EXCERPTED RECORDS:
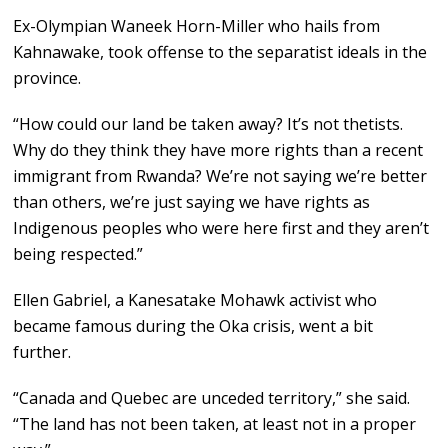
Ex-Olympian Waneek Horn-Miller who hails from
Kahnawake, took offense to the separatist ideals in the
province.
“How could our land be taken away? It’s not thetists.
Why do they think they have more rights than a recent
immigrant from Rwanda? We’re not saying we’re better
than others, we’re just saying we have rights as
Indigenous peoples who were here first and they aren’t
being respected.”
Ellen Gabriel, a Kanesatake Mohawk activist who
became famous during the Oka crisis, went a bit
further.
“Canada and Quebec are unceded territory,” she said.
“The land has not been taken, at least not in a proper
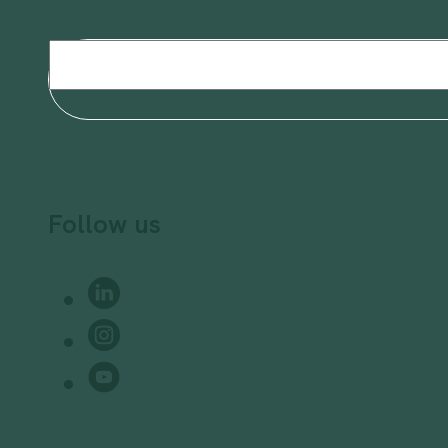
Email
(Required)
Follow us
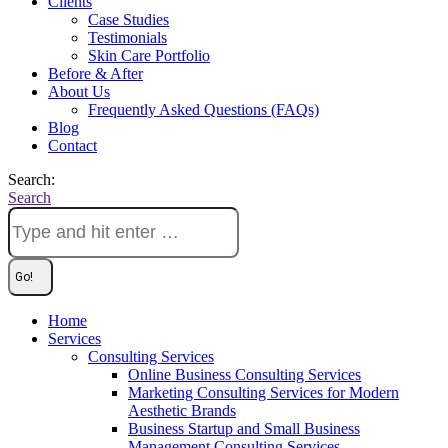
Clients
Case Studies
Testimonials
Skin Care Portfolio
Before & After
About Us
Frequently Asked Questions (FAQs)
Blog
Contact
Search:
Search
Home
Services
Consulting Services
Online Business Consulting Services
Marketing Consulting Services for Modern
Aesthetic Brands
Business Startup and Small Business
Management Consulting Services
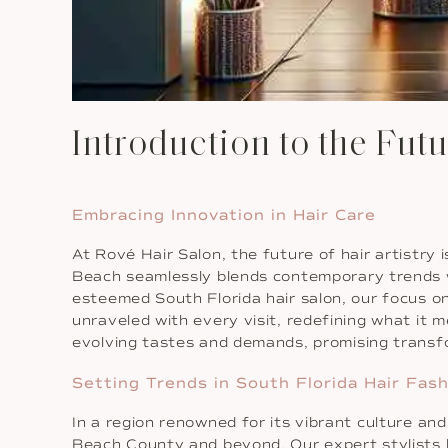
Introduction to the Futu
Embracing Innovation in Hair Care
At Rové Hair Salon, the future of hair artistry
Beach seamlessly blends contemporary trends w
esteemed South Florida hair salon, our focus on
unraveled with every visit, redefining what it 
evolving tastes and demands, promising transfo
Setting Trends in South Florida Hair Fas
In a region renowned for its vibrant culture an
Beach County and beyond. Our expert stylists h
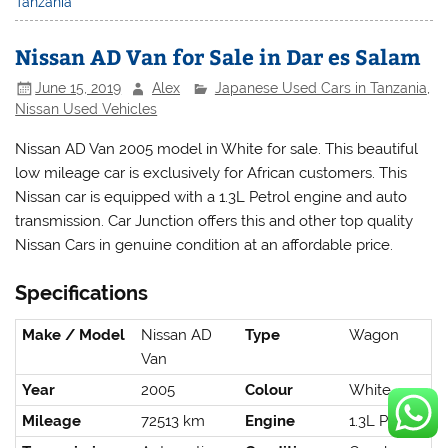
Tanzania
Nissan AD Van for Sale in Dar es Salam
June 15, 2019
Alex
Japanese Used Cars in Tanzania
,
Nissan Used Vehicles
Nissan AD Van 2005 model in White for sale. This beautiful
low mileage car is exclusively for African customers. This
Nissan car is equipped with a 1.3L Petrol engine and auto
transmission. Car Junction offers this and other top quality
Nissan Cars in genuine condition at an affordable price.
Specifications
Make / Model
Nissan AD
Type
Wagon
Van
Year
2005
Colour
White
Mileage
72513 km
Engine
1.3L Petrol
--
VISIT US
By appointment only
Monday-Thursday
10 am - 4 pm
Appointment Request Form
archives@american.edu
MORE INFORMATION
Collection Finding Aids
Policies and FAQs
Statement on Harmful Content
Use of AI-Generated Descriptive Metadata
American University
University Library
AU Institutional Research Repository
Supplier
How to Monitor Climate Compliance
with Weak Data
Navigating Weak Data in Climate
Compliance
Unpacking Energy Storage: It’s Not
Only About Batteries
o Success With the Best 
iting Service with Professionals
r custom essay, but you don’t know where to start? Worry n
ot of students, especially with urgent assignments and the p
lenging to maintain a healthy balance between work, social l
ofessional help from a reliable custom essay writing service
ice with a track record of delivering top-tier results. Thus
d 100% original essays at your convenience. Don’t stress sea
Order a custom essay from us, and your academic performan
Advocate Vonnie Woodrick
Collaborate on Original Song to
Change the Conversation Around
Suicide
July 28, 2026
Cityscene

PROBLEM TO SOLVE:
Copy every line of the entries above in which "they" occurs.

TASK RESULT:
Why do they think they have more rights than a recent
Indigenous peoples who were here first and they aren’t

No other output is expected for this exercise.